- Exercise brief -
Whenever the word "алюминиевые" turns up in a line below, that line should be copied.

[Page-level text extractions]

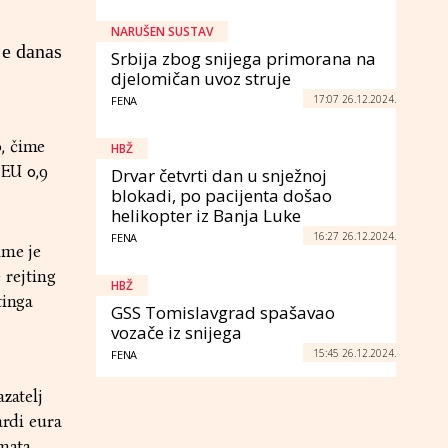
NARUŠEN SUSTAV
je danas
Srbija zbog snijega primorana na
djelomičan uvoz struje
17:07 26.12.2024.
FENA
, čime
HBŽ
 EU 0,9
Drvar četvrti dan u snježnoj
blokadi, po pacijenta došao
helikopter iz Banja Luke
16:27 26.12.2024.
FENA
ime je
 rejting
HBŽ
tinga
GSS Tomislavgrad spašavao
vozače iz snijega
15:45 26.12.2024.
FENA
zatelj
ardi eura
mata.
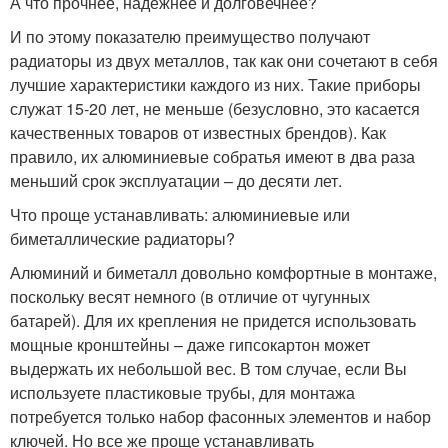
А что прочнее, надежнее и долговечнее?
И по этому показателю преимущество получают
радиаторы из двух металлов, так как они сочетают в себя
лучшие характеристики каждого из них. Такие приборы
служат 15-20 лет, не меньше (безусловно, это касается
качественных товаров от известных брендов). Как
правило, их алюминиевые собратья имеют в два раза
меньший срок эксплуатации – до десяти лет.
Что проще устанавливать: алюминиевые или
биметаллические радиаторы?
Алюминий и биметалл довольно комфортные в монтаже,
поскольку весят немного (в отличие от чугунных
батарей). Для их крепления не придется использовать
мощные кронштейны – даже гипсокартон может
выдержать их небольшой вес. В том случае, если Вы
используете пластиковые трубы, для монтажа
потребуется только набор фасонных элементов и набор
ключей. Но все же проще устанавливать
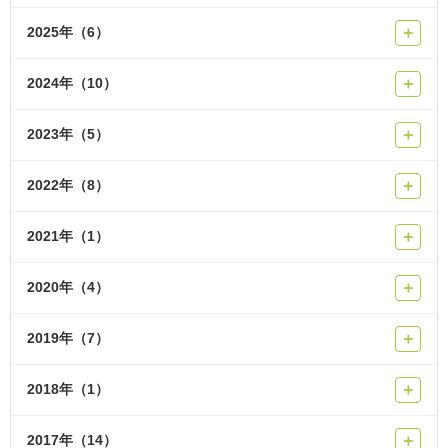
2025年（6）
＋
2024年（10）
＋
2023年（5）
＋
2022年（8）
＋
2021年（1）
＋
2020年（4）
＋
2019年（7）
＋
2018年（1）
＋
2017年（14）
＋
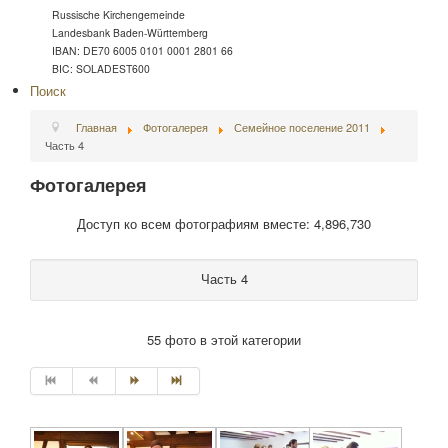
Russische Kirchengemeinde
Landesbank Baden-Württemberg
IBAN: DE70 6005 0101 0001 2801 66
BIC: SOLADEST600
Поиск
Главная
Фотогалерея
Семейное поселение 2011
Часть 4
Фотогалерея
Доступ ко всем фотографиям вместе: 4,896,730
Часть 4
55 фото в этой категории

- Result below -
правило, их алюминиевые собратья имеют в два раза
Что проще устанавливать: алюминиевые или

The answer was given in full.